AIM OF THE EXERCISE: Reproduce the data exactly as it stands.

INPUT RECORDS:
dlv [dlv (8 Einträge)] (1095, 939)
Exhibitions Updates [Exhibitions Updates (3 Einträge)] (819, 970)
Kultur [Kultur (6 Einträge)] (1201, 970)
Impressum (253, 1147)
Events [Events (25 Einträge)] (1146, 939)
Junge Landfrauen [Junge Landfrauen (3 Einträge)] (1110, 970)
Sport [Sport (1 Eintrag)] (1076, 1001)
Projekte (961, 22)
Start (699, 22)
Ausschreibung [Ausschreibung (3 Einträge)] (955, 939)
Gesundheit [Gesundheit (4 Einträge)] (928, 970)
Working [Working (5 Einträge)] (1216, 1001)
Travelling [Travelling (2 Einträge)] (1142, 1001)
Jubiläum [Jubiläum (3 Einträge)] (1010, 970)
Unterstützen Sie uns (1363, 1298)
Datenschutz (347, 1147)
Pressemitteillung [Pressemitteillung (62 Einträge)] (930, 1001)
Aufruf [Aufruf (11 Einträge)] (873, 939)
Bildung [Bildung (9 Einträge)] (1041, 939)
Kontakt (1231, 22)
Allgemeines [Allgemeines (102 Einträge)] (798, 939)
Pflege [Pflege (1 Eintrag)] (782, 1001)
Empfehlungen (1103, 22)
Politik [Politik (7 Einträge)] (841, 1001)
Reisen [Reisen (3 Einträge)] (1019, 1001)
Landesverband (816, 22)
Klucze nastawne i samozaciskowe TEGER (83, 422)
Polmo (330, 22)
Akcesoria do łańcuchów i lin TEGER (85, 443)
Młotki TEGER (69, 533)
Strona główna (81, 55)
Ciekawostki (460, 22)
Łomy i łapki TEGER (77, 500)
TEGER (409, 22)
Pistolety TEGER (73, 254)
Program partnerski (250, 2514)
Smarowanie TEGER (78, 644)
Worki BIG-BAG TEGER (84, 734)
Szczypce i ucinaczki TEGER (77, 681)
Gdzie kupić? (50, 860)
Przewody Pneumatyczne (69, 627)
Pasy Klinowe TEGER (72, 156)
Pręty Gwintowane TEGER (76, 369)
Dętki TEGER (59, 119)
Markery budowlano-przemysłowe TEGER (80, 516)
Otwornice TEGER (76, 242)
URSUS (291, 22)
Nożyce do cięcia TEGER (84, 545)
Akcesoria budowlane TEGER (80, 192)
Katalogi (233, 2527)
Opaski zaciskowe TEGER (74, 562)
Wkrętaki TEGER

RESPONSE BOX:
dlv [dlv (8 Einträge)] (1095, 939)
Exhibitions Updates [Exhibitions Updates (3 Einträge)] (819, 970)
Kultur [Kultur (6 Einträge)] (1201, 970)
Impressum (253, 1147)
Events [Events (25 Einträge)] (1146, 939)
Junge Landfrauen [Junge Landfrauen (3 Einträge)] (1110, 970)
Sport [Sport (1 Eintrag)] (1076, 1001)
Projekte (961, 22)
Start (699, 22)
Ausschreibung [Ausschreibung (3 Einträge)] (955, 939)
Gesundheit [Gesundheit (4 Einträge)] (928, 970)
Working [Working (5 Einträge)] (1216, 1001)
Travelling [Travelling (2 Einträge)] (1142, 1001)
Jubiläum [Jubiläum (3 Einträge)] (1010, 970)
Unterstützen Sie uns (1363, 1298)
Datenschutz (347, 1147)
Pressemitteillung [Pressemitteillung (62 Einträge)] (930, 1001)
Aufruf [Aufruf (11 Einträge)] (873, 939)
Bildung [Bildung (9 Einträge)] (1041, 939)
Kontakt (1231, 22)
Allgemeines [Allgemeines (102 Einträge)] (798, 939)
Pflege [Pflege (1 Eintrag)] (782, 1001)
Empfehlungen (1103, 22)
Politik [Politik (7 Einträge)] (841, 1001)
Reisen [Reisen (3 Einträge)] (1019, 1001)
Landesverband (816, 22)
Klucze nastawne i samozaciskowe TEGER (83, 422)
Polmo (330, 22)
Akcesoria do łańcuchów i lin TEGER (85, 443)
Młotki TEGER (69, 533)
Strona główna (81, 55)
Ciekawostki (460, 22)
Łomy i łapki TEGER (77, 500)
TEGER (409, 22)
Pistolety TEGER (73, 254)
Program partnerski (250, 2514)
Smarowanie TEGER (78, 644)
Worki BIG-BAG TEGER (84, 734)
Szczypce i ucinaczki TEGER (77, 681)
Gdzie kupić? (50, 860)
Przewody Pneumatyczne (69, 627)
Pasy Klinowe TEGER (72, 156)
Pręty Gwintowane TEGER (76, 369)
Dętki TEGER (59, 119)
Markery budowlano-przemysłowe TEGER (80, 516)
Otwornice TEGER (76, 242)
URSUS (291, 22)
Nożyce do cięcia TEGER (84, 545)
Akcesoria budowlane TEGER (80, 192)
Katalogi (233, 2527)
Opaski zaciskowe TEGER (74, 562)
Wkrętaki TEGER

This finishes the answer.